Jorge me saluda efusivamente. Que la familia, que gracias, que las herramientas, que el vidrio del auto… Que qué estoy estudiando. “Un trabajo para la facu”, le respondo sin ahondar mucho en detalles. “Ahh…”, exhala como si estuviese decepcionado. Se da media vuelta, entra al garage y cierra la reja. Parece molesto.

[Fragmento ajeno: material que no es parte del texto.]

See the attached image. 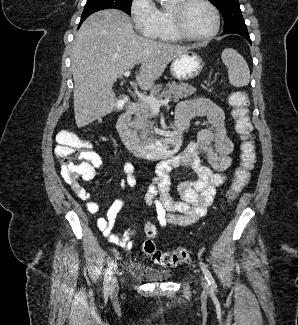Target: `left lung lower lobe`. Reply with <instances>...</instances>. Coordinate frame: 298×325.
Instances as JSON below:
<instances>
[{
	"mask_svg": "<svg viewBox=\"0 0 298 325\" xmlns=\"http://www.w3.org/2000/svg\"><path fill=\"white\" fill-rule=\"evenodd\" d=\"M224 33L225 34H239V35L243 36L244 38H246L249 41V43L251 44V40H250L246 25H239V26L232 27L228 30H224Z\"/></svg>",
	"mask_w": 298,
	"mask_h": 325,
	"instance_id": "obj_1",
	"label": "left lung lower lobe"
}]
</instances>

Son las cinco y media de la tarde.  Vuelve a salir el Rubio. Está cambiado: tiene un jean de corte recto color azul, una remera de cuello en “v” gris y unos borcegos marrones. Está loco, hace frío, y él en remera. Cruza la calle en dirección  a mi casa. ¿Me viene a hablar? Se para en el cordón de mi casa mirando hacia la otra vereda, como jugando a hacer equilibrio. Está a unos tres metros míos en diagonal. Se enciende un cigarrillo. Me da la espalda. Se sienta en el cordón. Fuma. Hace frío y fuma. “¿Hola?”, habla por teléfono. No escucho qué dice por el ruido de una moto. “… Sí, sí. Por eso. Bueno, listo. Dale, dale. Gracias. Chau. Chau”. Mira su celular y corta. Sigue fumando un rato más. Se levanta de donde está y se estira un poco. Mira los autos y se dispone a cruzar. Antes de entrar a su casa tira la colilla en su cantero. Me hace acordar a una novela que leí hace poco, que decía “Limpiar está bien, no ensuciar es mejor”[1]



[1] G. Perec, Tentativa de agotar un lugar parisino.